As a young boy, I was intrigued by science fiction novels and short stories by the likes of Ray Bradbury, Isaac Asimov and Robert A. Heinlein. These books represented a very cool and intriguing future filled with amazing technologies.
Today, we've arrived at that future. Over the last few years, we have witnessed radical advances in mobility, clouds, data management and, perhaps most importantly, artificial intelligence. Advances in cognitive computing and deep learning have moved off the drawing board and into reality.
We have smart watches, ubiquitous LCD panels and automated systems in homes and businesses. Connected devices and the Internet of things are rocketing into daily life and self-driving cars are just around the corner.
For CIOs, it's the best of times and the worst of times. Never has there been so much opportunity to transform a business and boldly go where no man (or women) has gone before. However, at the same time, the route to success has been filled with many obstacles and obstructions. One wrong move and the starship enterprise could crash and burn. Tracking all the technologies that impact today's enterprise is tough enough. Connecting all the digital dots and putting them to work is nothing short of daunting.

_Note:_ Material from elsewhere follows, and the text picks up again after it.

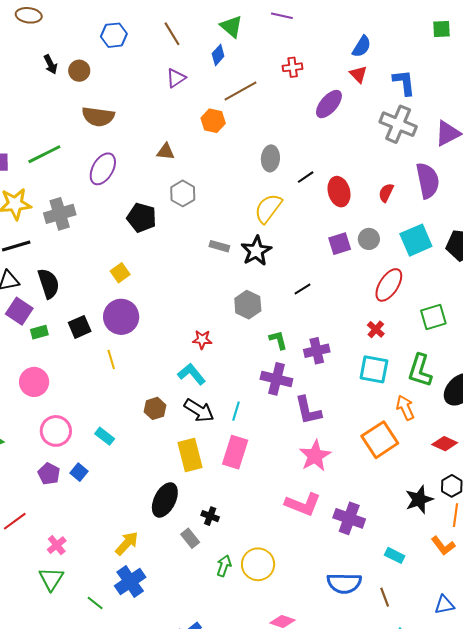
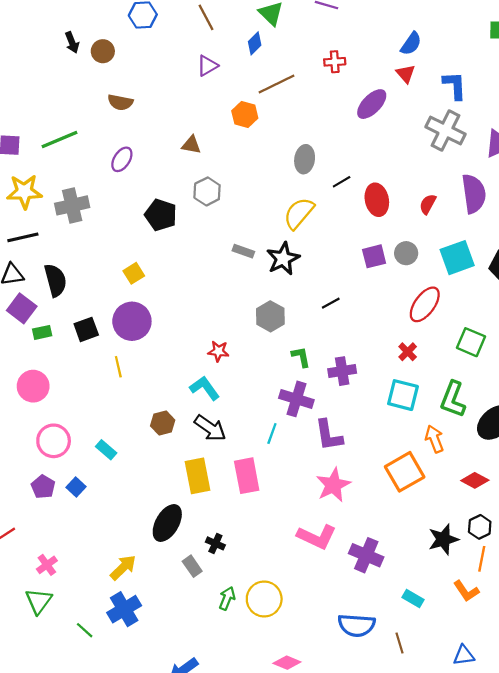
brown semicircle: (98, 117) -> (120, 102), size x0.7
purple ellipse: (103, 169) -> (122, 159), size x0.7
green square: (433, 317) -> (471, 342), turned 36
cyan line: (236, 411) -> (272, 434), moved
pink rectangle: (235, 452) -> (247, 476), turned -32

Amid this environment, and as we glide into 2016, it's wise to remember one thing: although technologies constantly change, advance and evolve, increasingly at warp speed, the underlying practices that make a business successful never change. Among these: the need for excellent communication, collaboration and cooperation; a focus on the end user experience and making tasks as simple and straightforward as possible; and an acknowledgement that customers are the reason for the business.
Innovation and progress aren't the direct result of technology. They are the outcome of technology used smartly. Today, everyone has access to leading-edge tools and solutions. It's how an organization and a CIO assemble and arrange them. Think of it this way: Wolfgang Puck publishes his pizza recipes online. But most people, even with the same ingredients, can't make a pizza that compares with Mr. Puck's.
Ultimately, there is no secret sauce. It's all about hard work, a focus on constant improvement, piloting and testing things, a willingness to embrace failure and learn from it, and an ability to move quickly and with a great deal of agility.
Remember: Today's blockbuster is tomorrow's classic and often forgotten tale. But the underlying values that make a great story never change.